EXERCISE GOAL:
Copy without pictures. Please restate each line of the listing exactly.

[Start of section]

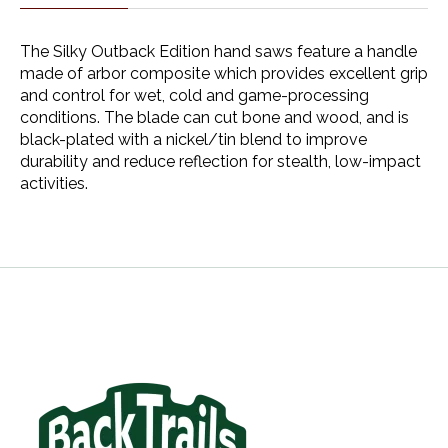
The Silky Outback Edition hand saws feature a handle
made of arbor composite which provides excellent grip
and control for wet, cold and game-processing
conditions. The blade can cut bone and wood, and is
black-plated with a nickel/tin blend to improve
durability and reduce reflection for stealth, low-impact
activities.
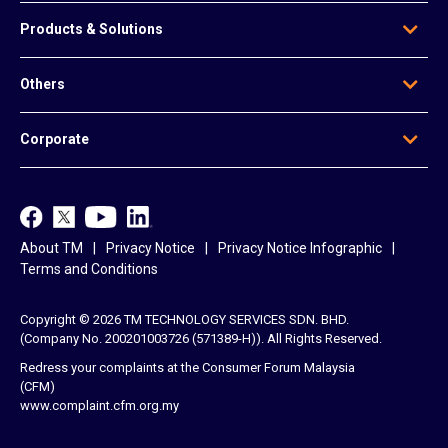
Who We Are
Products & Solutions
Our Leadership
Global Presence
Edge Solutions
Others
Regional Offices
Data Solutions
Awards
Voice & Messaging
News & Articles
Be Our Agent
Corporate
Mobile & Infrastructure Solutions
Contact Us
Data Centre Solutions
e-Invoice
TM
Platform-Based Solutions
TM ONE
Reference Access Offer
unifi
About TM
Privacy Notice
Privacy Notice Infographic
Career
Terms and Conditions
Copyright © 2026 TM TECHNOLOGY SERVICES SDN. BHD.
(Company No. 200201003726 (571389-H)). All Rights Reserved.
Redress your complaints at the Consumer Forum Malaysia
(CFM)
www.complaint.cfm.org.my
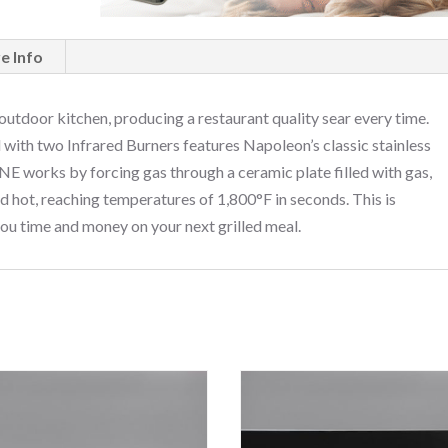
e Info
 outdoor kitchen, producing a restaurant quality sear every time.
ith two Infrared Burners features Napoleon’s classic stainless
E works by forcing gas through a ceramic plate filled with gas,
d hot, reaching temperatures of 1,800°F in seconds. This is
 you time and money on your next grilled meal.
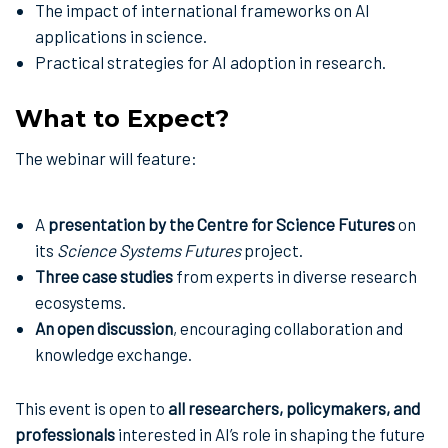
The impact of international frameworks on AI
applications in science.
Practical strategies for AI adoption in research.
What to Expect?
The webinar will feature:
A
presentation by the Centre for Science Futures
on
its
Science Systems Futures
project.
Three case studies
from experts in diverse research
ecosystems.
An open discussion
, encouraging collaboration and
knowledge exchange.
This event is open to
all researchers, policymakers, and
professionals
interested in AI’s role in shaping the future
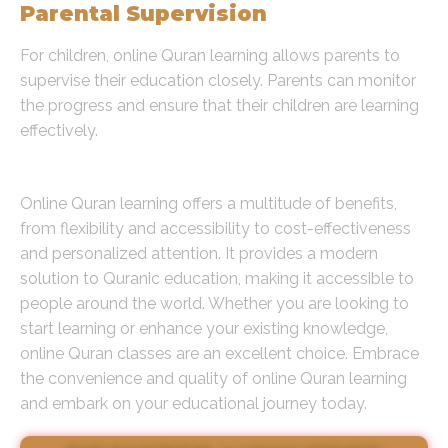
Parental Supervision
For children, online Quran learning allows parents to
supervise their education closely. Parents can monitor
the progress and ensure that their children are learning
effectively.
Conclusion
Online Quran learning offers a multitude of benefits,
from flexibility and accessibility to cost-effectiveness
and personalized attention. It provides a modern
solution to Quranic education, making it accessible to
people around the world. Whether you are looking to
start learning or enhance your existing knowledge,
online Quran classes are an excellent choice. Embrace
the convenience and quality of online Quran learning
and embark on your educational journey today.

[End of section]

COMPLETED TASK:
The Silky Outback Edition hand saws feature a handle
made of arbor composite which provides excellent grip
and control for wet, cold and game-processing
conditions. The blade can cut bone and wood, and is
black-plated with a nickel/tin blend to improve
durability and reduce reflection for stealth, low-impact
activities.
Who We Are
Products & Solutions
Our Leadership
Global Presence
Edge Solutions
Others
Regional Offices
Data Solutions
Awards
Voice & Messaging
News & Articles
Be Our Agent
Corporate
Mobile & Infrastructure Solutions
Contact Us
Data Centre Solutions
e-Invoice
TM
Platform-Based Solutions
TM ONE
Reference Access Offer
unifi
About TM
Privacy Notice
Privacy Notice Infographic
Career
Terms and Conditions
Copyright © 2026 TM TECHNOLOGY SERVICES SDN. BHD.
(Company No. 200201003726 (571389-H)). All Rights Reserved.
Redress your complaints at the Consumer Forum Malaysia
(CFM)
www.complaint.cfm.org.my
e Info
 outdoor kitchen, producing a restaurant quality sear every time.
ith two Infrared Burners features Napoleon’s classic stainless
E works by forcing gas through a ceramic plate filled with gas,
d hot, reaching temperatures of 1,800°F in seconds. This is
 you time and money on your next grilled meal.
The impact of international frameworks on AI
applications in science.
Practical strategies for AI adoption in research.
What to Expect?
The webinar will feature:
A
presentation by the Centre for Science Futures
on
its
Science Systems Futures
project.
Three case studies
from experts in diverse research
ecosystems.
An open discussion
, encouraging collaboration and
knowledge exchange.
This event is open to
all researchers, policymakers, and
professionals
interested in AI’s role in shaping the future
Parental Supervision
For children, online Quran learning allows parents to
supervise their education closely. Parents can monitor
the progress and ensure that their children are learning
effectively.
Conclusion
Online Quran learning offers a multitude of benefits,
from flexibility and accessibility to cost-effectiveness
and personalized attention. It provides a modern
solution to Quranic education, making it accessible to
people around the world. Whether you are looking to
start learning or enhance your existing knowledge,
online Quran classes are an excellent choice. Embrace
the convenience and quality of online Quran learning
and embark on your educational journey today.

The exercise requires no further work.